Other options include a snorkel sea cage. These keep salmon at lower depths than the larvae of sea lice, helping to prevent them attaching to the salmon.

Hydrogen peroxide has been tried. It works by temporarily paralysing the sea lice, causing them to fall off the salmon. But it’s not widely used because it’s known to cause stress on the salmon.

Vaccinations were first started in Chile in 2015. It works by improving the abundance and quality of mucus in the skin of the salmon. That helps protect against sea lice. It has had some success, but is still in its early stages of development.

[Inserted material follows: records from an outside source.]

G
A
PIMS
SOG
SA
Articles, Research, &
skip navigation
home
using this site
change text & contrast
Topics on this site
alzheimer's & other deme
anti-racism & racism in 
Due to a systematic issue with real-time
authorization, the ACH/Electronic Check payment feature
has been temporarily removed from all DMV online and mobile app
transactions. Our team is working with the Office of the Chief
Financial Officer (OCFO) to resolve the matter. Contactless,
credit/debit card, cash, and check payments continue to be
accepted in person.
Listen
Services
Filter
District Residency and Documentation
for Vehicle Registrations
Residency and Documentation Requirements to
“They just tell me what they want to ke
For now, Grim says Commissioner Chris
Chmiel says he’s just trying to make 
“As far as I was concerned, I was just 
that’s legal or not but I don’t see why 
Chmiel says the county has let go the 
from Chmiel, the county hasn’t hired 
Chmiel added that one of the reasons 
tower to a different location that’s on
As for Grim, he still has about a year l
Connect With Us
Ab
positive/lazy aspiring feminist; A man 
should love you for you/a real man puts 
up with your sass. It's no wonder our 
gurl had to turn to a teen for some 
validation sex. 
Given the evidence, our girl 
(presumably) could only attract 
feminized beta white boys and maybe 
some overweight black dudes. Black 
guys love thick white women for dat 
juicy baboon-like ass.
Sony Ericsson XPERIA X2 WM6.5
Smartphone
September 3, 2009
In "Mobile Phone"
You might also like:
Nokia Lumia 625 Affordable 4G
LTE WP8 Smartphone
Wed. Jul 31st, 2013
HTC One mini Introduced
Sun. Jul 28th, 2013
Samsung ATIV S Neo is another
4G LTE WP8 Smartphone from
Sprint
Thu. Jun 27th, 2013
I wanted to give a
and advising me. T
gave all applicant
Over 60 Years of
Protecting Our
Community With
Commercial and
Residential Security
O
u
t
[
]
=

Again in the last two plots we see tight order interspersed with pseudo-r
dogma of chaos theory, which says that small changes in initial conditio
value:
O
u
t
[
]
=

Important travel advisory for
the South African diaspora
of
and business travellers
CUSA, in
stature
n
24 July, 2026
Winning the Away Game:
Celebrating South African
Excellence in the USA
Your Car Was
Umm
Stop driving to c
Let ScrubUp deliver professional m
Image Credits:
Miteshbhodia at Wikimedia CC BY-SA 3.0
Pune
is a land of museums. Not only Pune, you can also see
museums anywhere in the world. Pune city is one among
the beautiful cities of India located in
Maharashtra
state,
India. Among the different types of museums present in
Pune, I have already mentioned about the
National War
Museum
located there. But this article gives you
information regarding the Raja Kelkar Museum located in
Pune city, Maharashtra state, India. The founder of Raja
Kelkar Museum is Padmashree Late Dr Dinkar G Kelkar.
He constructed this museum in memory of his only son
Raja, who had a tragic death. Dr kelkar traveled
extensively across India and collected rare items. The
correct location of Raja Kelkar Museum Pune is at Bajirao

The other newly-developed device that gets rid of sea lice has been made by supplier Vard Aqua. It’s a vacuum which works by collecting sea lice and filtering them through large amounts of sea water. The device can also clean up during the de-lousing stage.

Separately, an anti-sea lice feed antimicrobial called emamectin benzoate can be fed to the fish to poison the sea lice who are feasting on the tissue of the salmon. It works by being fed to the salmon, passing through to the tissues, and then is absorbed by any attached lice.

Dr Martin Jaffa Photo: Jack Gevertz

But Dr Martin Jaffa, a fish farming consultant from Manchester, in England, questions why the fish feed can’t be placed at the bottom of the cages so the fish don’t travel to the top where they encounter sea lice.

He told Salmon Business: “What we should be doing is passing the feed through the water column but make sure it does not go out of the cage. Instead of sending it down the water column, send it up the column, and introduce it at the bottom of cage and let it flow to the surface.

“If it doesn’t work, you know to stop feeding. The real benefit is if you feed from the bottom of the cage, the fish don’t come to the surface. When you’re feeding from the surface, you’re encouraging the fish to come to the area where the sea lice larvae are settling. Surely having an existing feed system in a cage is better.”

Less sustainable solutions include using colouring supplements, antibiotics or medicines.

There have been concerns that giving too many antibiotics to the salmon can make them develop a resistance to it, effectively making the antibiotics useless. For that reason, many salmon farmers choose not to use them.

How ever a farmer chooses to treat their sea lice problem, the issue is likely to persist while the salmon remain in the open waters. Moving from open-net pens to closed-containment facilities represents one of the only ways to eradicate the problem completely. But, as that opens up a can of worms itself, it isn’t a very popular option at all, so the threat of sea lice will continue.

Still, Mr Knutsen hopes to continue being a sustainable farmer and vows to do all he can in the ongoing threat from sea lice.

“We just want to be in front and continue being one of the most sustainable farmers,” he told Salmon Business. “And find customers who appreciate what we do and how we do it.”